What we do know is that Universal hopped right on the charity bandwagon in a transparent attempt to exploit the worldwide publicity generated by Walker’s death.
What’s mystifying is why corporations bother with these stunts, which tend to infect their charitable images with the acrid stench of marketing. There’s even a name for the technique: “cause-related marketing.” Experts are divided on whether it really does anything to enhance the companies’ images.
As I observed a couple of years ago, the fact that cause-marketed donations look transparently opportunistic is only one drawback of the practice. Another is that the most money tends to flow to the best-known or best-marketed charities, which may not be the most deserving or neediest.
Even if you assume that Reach Out Worldwide, which focuses on relief efforts in natural disasters, is a worthy cause, it’s probably fair to assume that it’s experiencing a torrent of contributions right now. Who’s to say that Universal’s money, however much it is, might not be better steered toward an organization that isn’t receiving worldwide publicity?
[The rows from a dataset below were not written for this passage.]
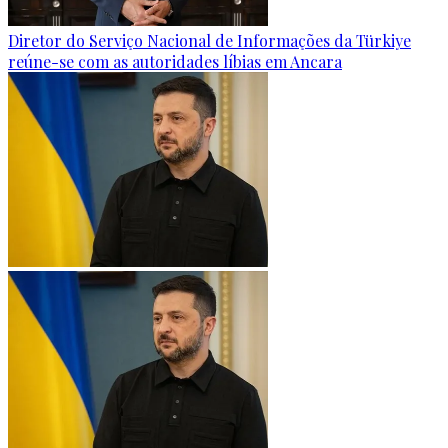
Diretor do Serviço Nacional de Informações da Türkiye
reúne-se com as autoridades líbias em Ancara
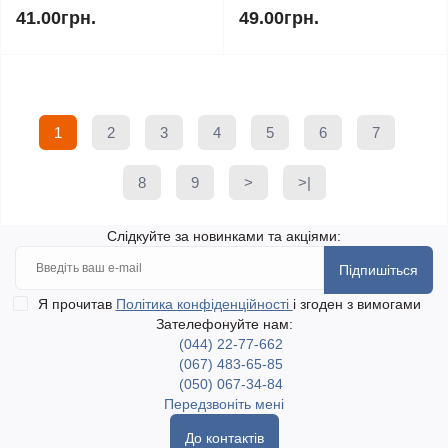
41.00грн.
49.00грн.
1
2
3
4
5
6
7
8
9
>
>|
Слідкуйте за новинками та акціями:
Підпишіться
Я прочитав
Політика конфіденційності
і згоден з вимогами
Зателефонуйте нам:
(044) 22-77-662
(067) 483-65-85
(050) 067-34-84
Передзвоніть мені
До контактів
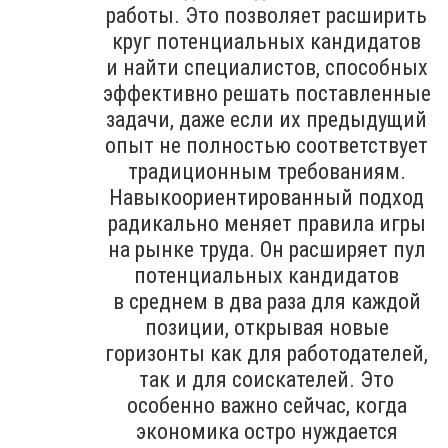
работы. Это позволяет расширить
круг потенциальных кандидатов
и найти специалистов, способных
эффективно решать поставленные
задачи, даже если их предыдущий
опыт не полностью соответствует
традиционным требованиям.
Навыкоориентированный подход
радикально меняет правила игры
на рынке труда. Он расширяет пул
потенциальных кандидатов
в среднем в два раза для каждой
позиции, открывая новые
горизонты как для работодателей,
так и для соискателей. Это
особенно важно сейчас, когда
экономика остро нуждается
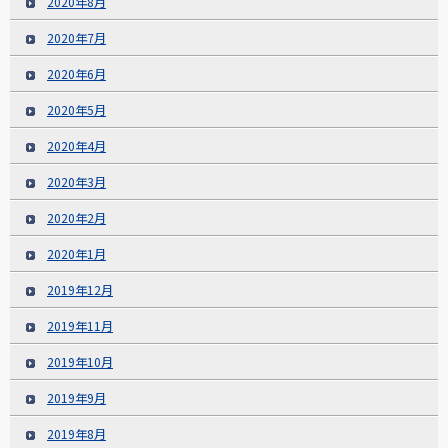
2020年8月
2020年7月
2020年6月
2020年5月
2020年4月
2020年3月
2020年2月
2020年1月
2019年12月
2019年11月
2019年10月
2019年9月
2019年8月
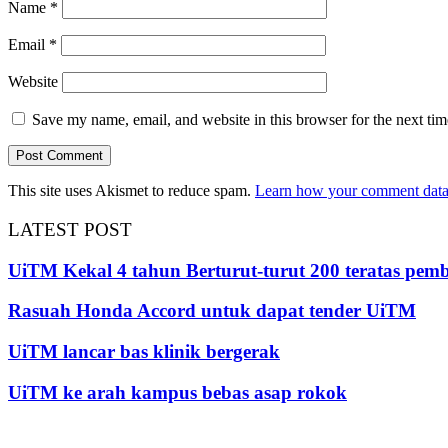
Name
*
Email
*
Website
Save my name, email, and website in this browser for the next ti
This site uses Akismet to reduce spam.
Learn how your comment data 
LATEST POST
UiTM Kekal 4 tahun Berturut-turut 200 teratas pe
Rasuah Honda Accord untuk dapat tender UiTM
UiTM lancar bas klinik bergerak
UiTM ke arah kampus bebas asap rokok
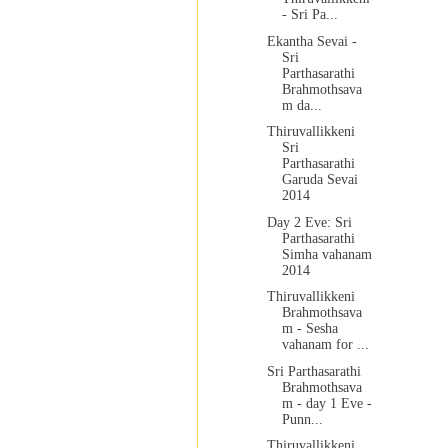
- Sri Pa...
Ekantha Sevai -
Sri
Parthasarathi
Brahmothsava
m da...
Thiruvallikkeni
Sri
Parthasarathi
Garuda Sevai
2014
Day 2 Eve: Sri
Parthasarathi
Simha vahanam
2014
Thiruvallikkeni
Brahmothsava
m - Sesha
vahanam for ...
Sri Parthasarathi
Brahmothsava
m - day 1 Eve -
Punn...
Thiruvallikkeni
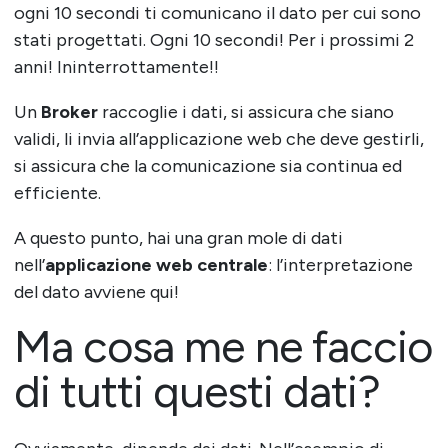
ogni 10 secondi ti comunicano il dato per cui sono
stati progettati. Ogni 10 secondi! Per i prossimi 2
anni! Ininterrottamente!!
Un
Broker
raccoglie i dati, si assicura che siano
validi, li invia all’applicazione web che deve gestirli,
si assicura che la comunicazione sia continua ed
efficiente.
A questo punto, hai una gran mole di dati
nell’
applicazione web centrale
: l’interpretazione
del dato avviene qui!
Ma cosa me ne faccio
di tutti questi dati?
Another drawback is that customers enlisted so casually in cause-marketing campaigns don’t have any incentive to examine the recipients of their indirect largesse. How many MasterCard customers have read the Form 990 disclosure statements of Stand Up to Cancer? How many DVD purchasers are checking out ROWW’s record? Here’s a reasonable approximation: none.
If a corporation is inclined to be charitable, bless its heart. But when it ties its contributions to my purchasing decisions, that’s not charity. That’s faking.
[For the record, 12:40 p.m. PST Dec. 11: An earlier version of this post said actor Paul Walker died Dec. 2. He died Nov. 30.]